Wolves Identified by Unique Howls, May Help Rare Species

New method lets scientists ID howling wolves with total accuracy.

A gray wolf peers from a bush in Idaho's Sawtooth Mountains.

If any gray wolves are howling their discontent with a recent proposal to remove what remains of their U.S. federal protection, scientists can now identify the outspoken.

A new, more sophisticated method for analyzing sound recordings of wild wolf howls can, with absolute accuracy, tell individual wolves apart-and may even help save the old dog, according to a new paper in the journal Bioacoustics.

Study leader Holly Root-Gutteridge and colleagues at Nottingham Trent University in the U.K., working with recordings of wild wolves mostly from Algonquin Provincial Park (map) in Ontario, Canada, also found the technique can distinguish a single animal from a chorus of howlers with 97.4 percent accuracy. The team had previously used the method with captive wolves, but this is the first time it's worked with wild wolf songs and all the ambient sounds that go with them.

Specifically, the team's more thorough howl analysis looks at pitch—also considered by previous howl-analyzing tools—but also at amplitude, or the acoustic energy, of recorded howls.

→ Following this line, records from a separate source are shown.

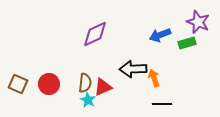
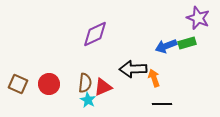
purple star: moved 4 px up
blue arrow: moved 6 px right, 11 px down
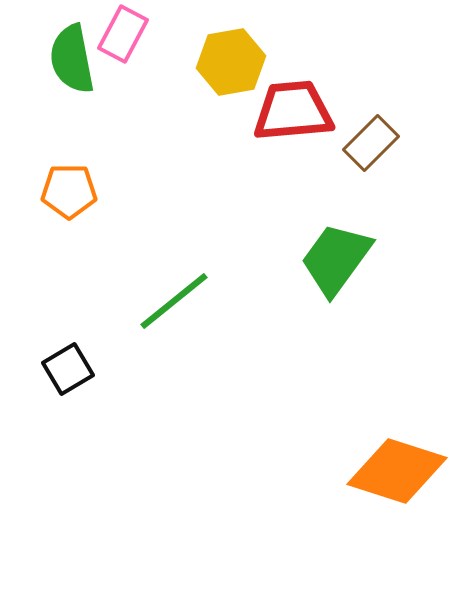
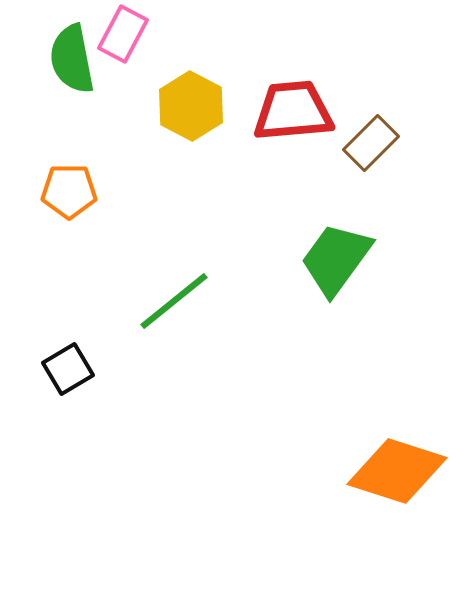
yellow hexagon: moved 40 px left, 44 px down; rotated 22 degrees counterclockwise
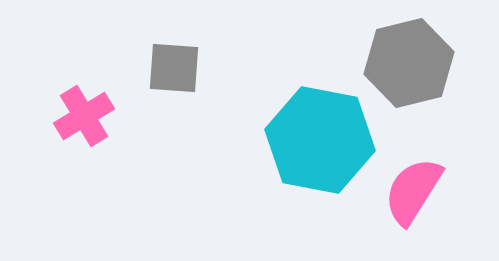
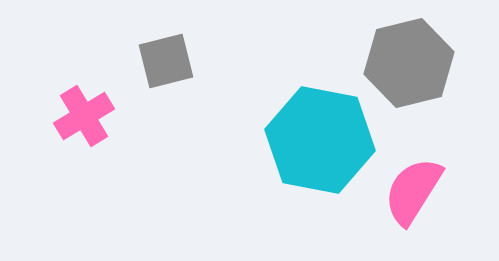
gray square: moved 8 px left, 7 px up; rotated 18 degrees counterclockwise
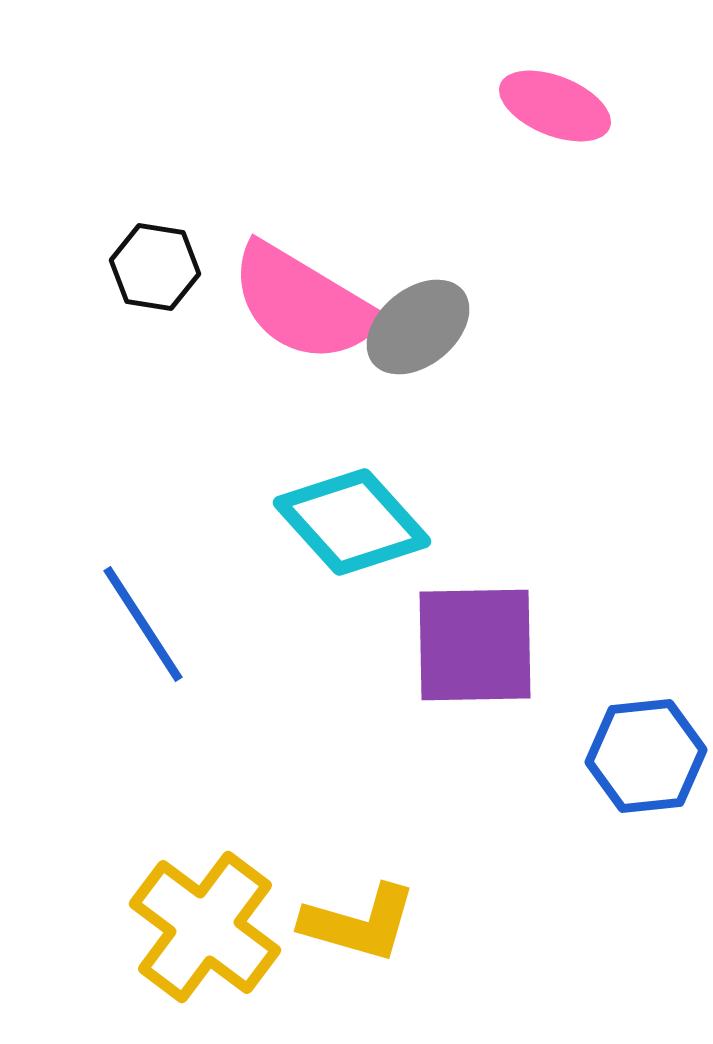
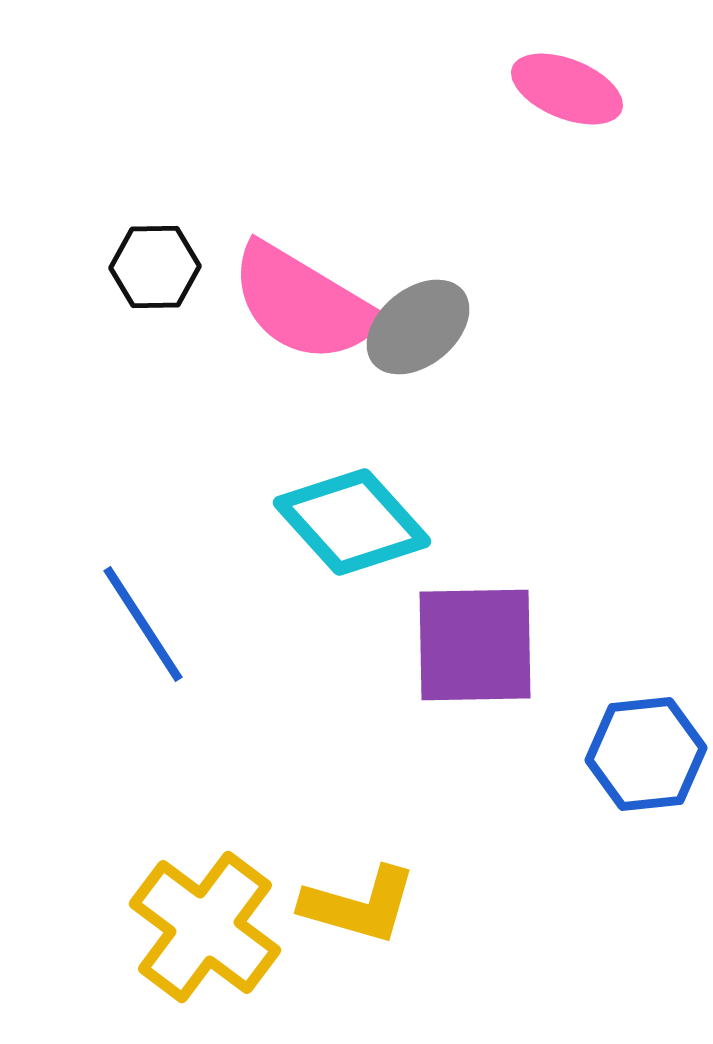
pink ellipse: moved 12 px right, 17 px up
black hexagon: rotated 10 degrees counterclockwise
blue hexagon: moved 2 px up
yellow L-shape: moved 18 px up
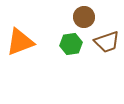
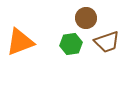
brown circle: moved 2 px right, 1 px down
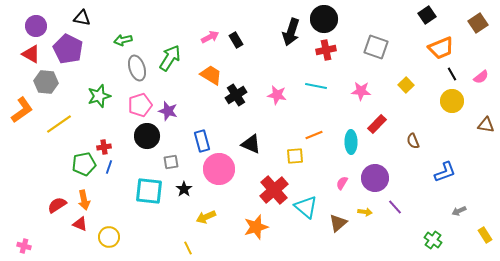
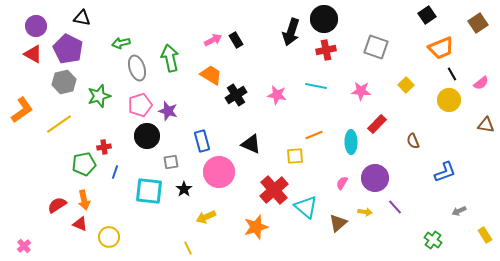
pink arrow at (210, 37): moved 3 px right, 3 px down
green arrow at (123, 40): moved 2 px left, 3 px down
red triangle at (31, 54): moved 2 px right
green arrow at (170, 58): rotated 44 degrees counterclockwise
pink semicircle at (481, 77): moved 6 px down
gray hexagon at (46, 82): moved 18 px right; rotated 20 degrees counterclockwise
yellow circle at (452, 101): moved 3 px left, 1 px up
blue line at (109, 167): moved 6 px right, 5 px down
pink circle at (219, 169): moved 3 px down
pink cross at (24, 246): rotated 32 degrees clockwise
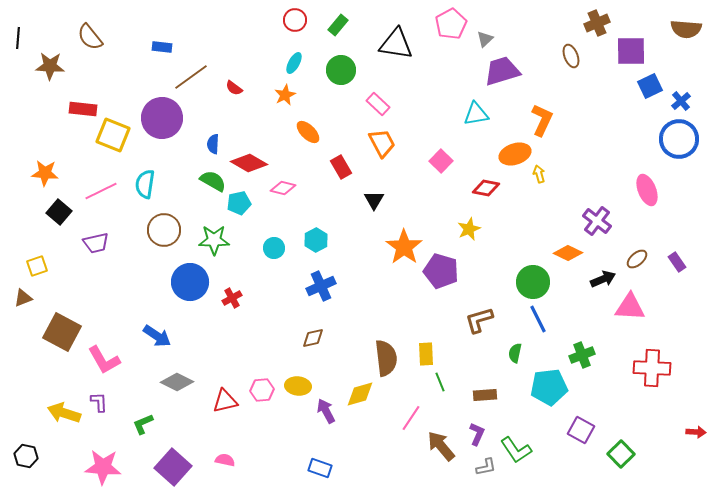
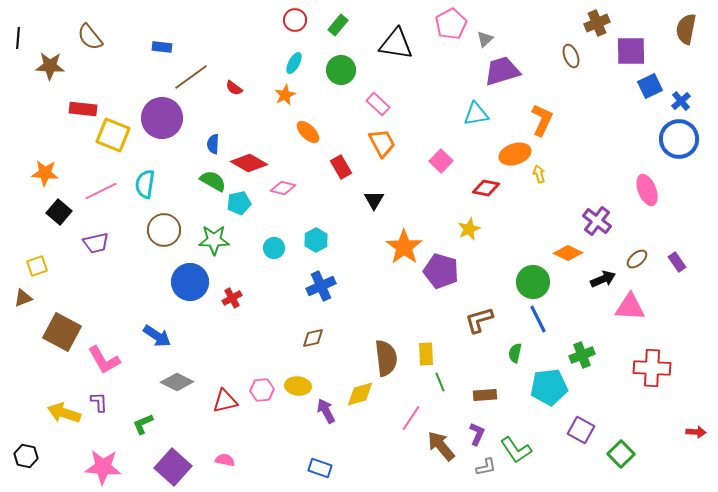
brown semicircle at (686, 29): rotated 96 degrees clockwise
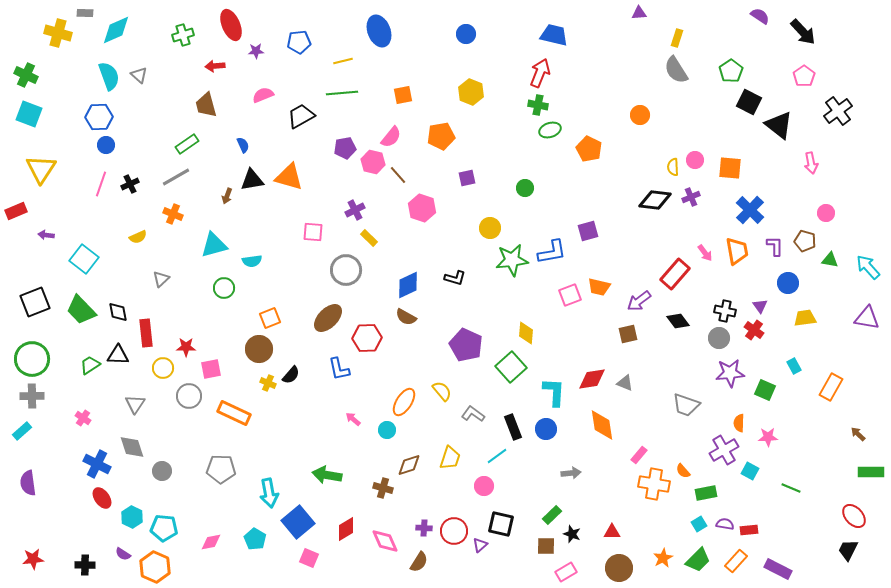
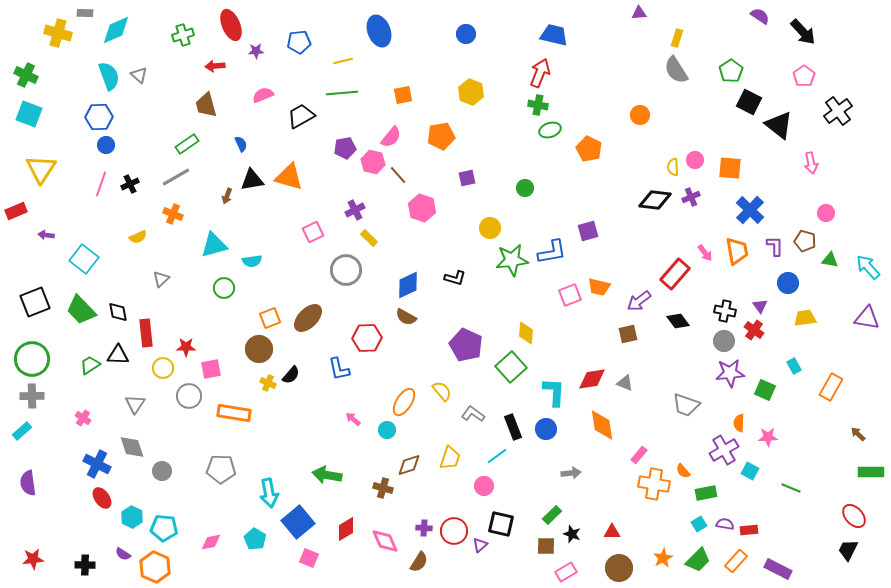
blue semicircle at (243, 145): moved 2 px left, 1 px up
pink square at (313, 232): rotated 30 degrees counterclockwise
brown ellipse at (328, 318): moved 20 px left
gray circle at (719, 338): moved 5 px right, 3 px down
orange rectangle at (234, 413): rotated 16 degrees counterclockwise
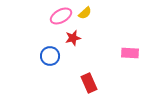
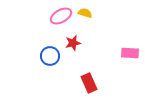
yellow semicircle: rotated 120 degrees counterclockwise
red star: moved 5 px down
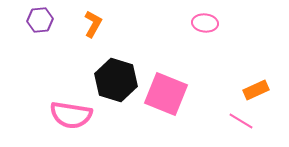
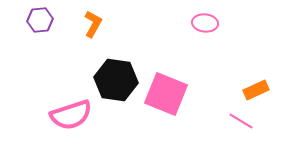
black hexagon: rotated 9 degrees counterclockwise
pink semicircle: rotated 27 degrees counterclockwise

"This is like trying to describe the human voice by saying 'Sandra has a high voice, and Jane has a high voice,'" said Root-Gutteridge, "then refining it by saying 'Sandra has a soft-spoken voice, but Jane has a loud voice.' The highness still matters, but if you add the detail about vocal intensity, you're less likely to confuse Sandra and Jane."

What's more, the technology is able to scrutinize howl recordings and throw out extra, unneeded noises like wind and water that might otherwise confuse the data.

Tracking Wolves a Challenge

These majestic canids—which once roamed most of the northern Rockies of the United States and Canada and the forests along the Great Lakes—nearly went extinct in the early 1960s, when they were considered vermin and all but eradicated by hunters. After the shooting stopped, only about 300 gray wolves remained, skulking through the deep woods of upper Michigan and Minnesota.

With protection under the Endangered Species Act, gray wolves have come back from the brink—one of the biggest success stories in U.S. conservation history. (Related: "Wolf Wars" in National Geographic magazine.)

Though nowhere near the historical estimate of more than 400,000 gray wolves in the United States, now as many as 5,000 live in Michigan, Wisconsin, and Minnesota, with another 7,000 in Alaska. Smaller numbers of reintroduced wolves live in Montana, Idaho, and Wyoming.

But monitoring their populations, which remains a vital part of management, has always been an inexact and labor-intensive science.

Methods include tracking the animals based on pawprints and other marks in the snow, which works quite well-when it snows. GPS collaring lets you know where an individual is, but not with whom it spends its time.

Plus, collars are expensive and collaring requires capturing wolves first-a huge and stressful undertaking for all involved, said Root-Gutteridge. (See an interactive on the return of the wolf.)

Finally, you can play howl recordings to wolves and listen to their replies-which can carry six miles (ten kilometers)-but you can't identify individuals and don't know when one animal is repeating itself or when a new howler has joined in.

DNA analysis of scat has its place, but it is costly and requires finding the wolves first.

Wolves Out of the Woods?

Now that the new technique has been shown to succeed with wild animals, the team sees it as a tool to help conserve wolves in their natural habitats. (See more wolf pictures.)

For instance, tracking howls accurately could make future wolf counts and monitoring of individuals much more precise. If plans go forward to fully drop the gray wolf from the U.S. Endangered Species list and let states do as they please regarding hunting, better monitoring could over time help determine if it was too soon to strip away those last protective rules, as many conservationists argue.

The technology could also be put to use with other canids like African wild dogs and Ethiopian wolves, both of which are endangered in their habitats, said Root-Gutteridge.

"If it howls, the code can extract it and we can identify it."